Esse escancaramento de sensações era algo novo entre os soberanos. "A novidade era que ela expressava os sentimentos e que a fronteira entre a rainha e a mulher diminuíram. A rainha burguesa, a rainha como mulher, mãe e avó era algo novo", diz Muhlstein.

Filhos
Logo após o casamento, vieram os filhos. Nove. Mas Vitória, ao contrário de Albert, não se encantava com as crianças, nem mesmo com os pequenos, revelando extrema crueldade. "Um bebê feio é um objeto completamente repugnante (...) e o mais bonito deles é pavoroso (...) pois seus pequenos membros lhe dão um corpo desproporcionado e ele é animado daqueles horríveis movimentos de rã."
Sobre uma das crianças, seria ainda mais cruel: "Leopold é extremamente feio, comporta-se sempre mal e é muito desagradável, creio mesmo que está mais feio do que quando era pequeno".
"Muitas razões podem ajudar a compreender sua frieza em relação às crianças", conta a escritora. "Elas eram um impedimento à sua intimidade com Albert. E o fato de que as crianças não a divertiam ou interessavam teve um papel. Ela era muito ocupada, muito impaciente para ser uma boa mãe."
Aos poucos, o amado Albert, no início afastado dos negócios públicos, vivendo apenas como o marido de Vitória, passa, com sua inteligência e percepção das coisas, a ter papel fundamental no reinado. Como mostra o livro, ela até deixa alguns assuntos sob responsabilidade do príncipe.
A morte de Albert, em 1861, aos 42 anos, seria avassaladora para a rainha: "Oh! é muito terrível, muito pavoroso! E uma náusea, um frio glacial próximo do mais louco desespero que me invade". Transtornada, ela se afasta do trono, passando boa parte de seu tempo na Escócia.
Ainda cruel e egoísta, não suporta que seus filhos se mostrem felizes, mesmo que estejam se casando, nem que ousem parecer mais infelizes do que ela. Escreve ela à filha, contente por ir ao casamento do irmão: "Querida filha, teu êxtase diante de tudo isto me parece muito incompreensível! (...) Um dia que esperamos com tanta alegria durante longos anos e que agora é para mim pior do que um enterro!".

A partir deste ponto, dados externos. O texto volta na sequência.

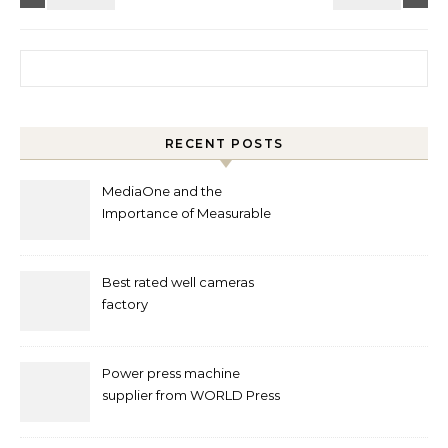
Search for:
RECENT POSTS
MediaOne and the
Importance of Measurable
Marketing in Singapore
Best rated well cameras
factory
Power press machine
supplier from WORLD Press
Machine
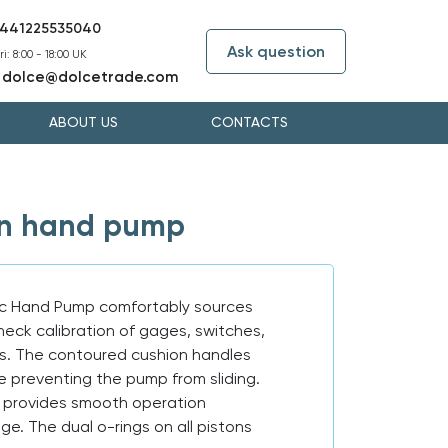
441225535040
Ask question
i: 8:00 - 18:00 UK
dolce@dolcetrade.com
:
ABOUT US
CONTACTS
on hand pump
c Hand Pump comfortably sources
eck calibration of gages, switches,
rs. The contoured cushion handles
e preventing the pump from sliding.
e provides smooth operation
e. The dual o-rings on all pistons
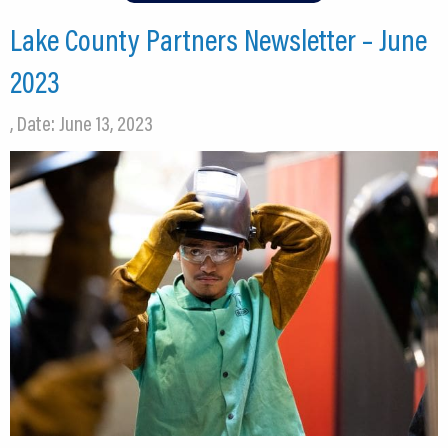
Lake County Partners Newsletter – June
2023
, Date: June 13, 2023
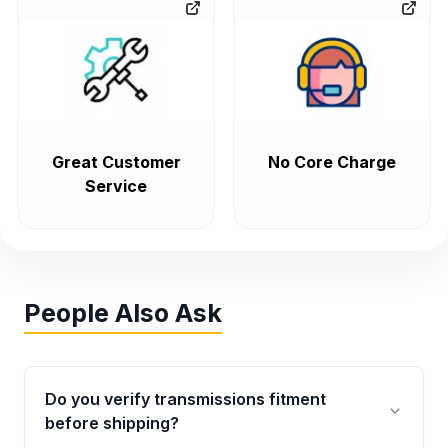
Great Customer
No Core Charge
Service
People Also Ask
Do you verify transmissions fitment
before shipping?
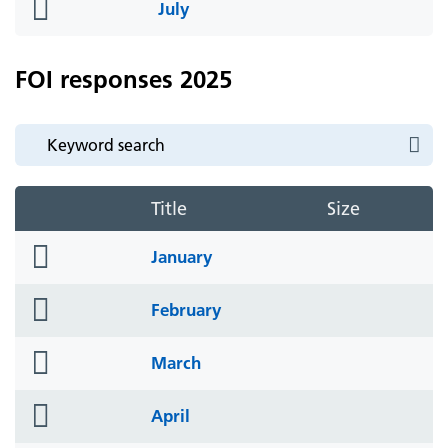
folder
July
icon
FOI responses 2025
Title
Size
folder
January
icon
folder
February
icon
folder
March
icon
folder
April
icon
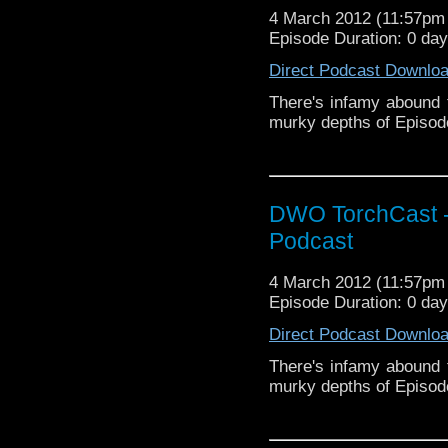
4 March 2012 (11:57p
Episode Duration: 0 da
Direct Podcast Downlo
There's infamy abound 
murky depths of Episo
DWO TorchCast -
Podcast
4 March 2012 (11:57p
Episode Duration: 0 da
Direct Podcast Downlo
There's infamy abound 
murky depths of Episo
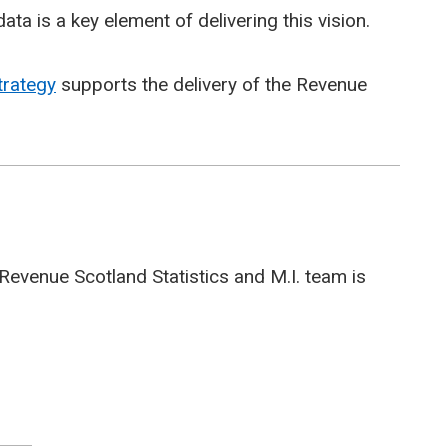
ata is a key element of delivering this vision.
trategy
supports the delivery of the Revenue
Revenue Scotland Statistics and M.I. team is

Mais tarde, causaria escândalo ao se tornar amiga do rude cavalariço John Brown -história relatada no filme "Sua Majestade, Mrs. Brown". Suspeitavam que fossem amantes.
Anka Muhlstein acredita que isso não tenha acontecido: "Ela chocou suas crianças e seus empregados porque ria com Brown e se submetia a suas decisões sobre seus passeios e diversões. Havia algo bizarro na relação no sentido de que eles não eram amantes -estou convencida de que não- e ainda assim era um relacionamento físico. Ela gostava precisamente da força e rudeza de Brown".
Apesar de mostrar a força feminina ao reinar durante tanto tempo, a contraditória Vitória nunca defendeu os direitos da mulher. Ainda, mesmo tendo empregado um hindu na corte e defendido os pobres, a rainha pouco fez para melhorar a condição do povo. "Foi a duração de seu reinado que deu a Vitória a importância, não suas qualidades. Ela acabou por simbolizar a resistência e o poder ingleses", completa Muhlstein.
A avó da Europa -entre seus descendentes estavam a imperatriz da Rússia, o imperador da Alemanha e as rainhas da Grécia, da Noruega e da Romênia-, ao morrer, em 1901, deixava um reino sólido e potente. E um acervo precioso sobre as fraquezas e virtudes da rainha burguesa, na forma de cartas e diários, reveladas e analisadas na biografia de Muhlstein.

Livro: Vitória
Autora: Anka Muhlstein Lançamento: Companhia das Letras Quanto: R$ 25 (164 págs.)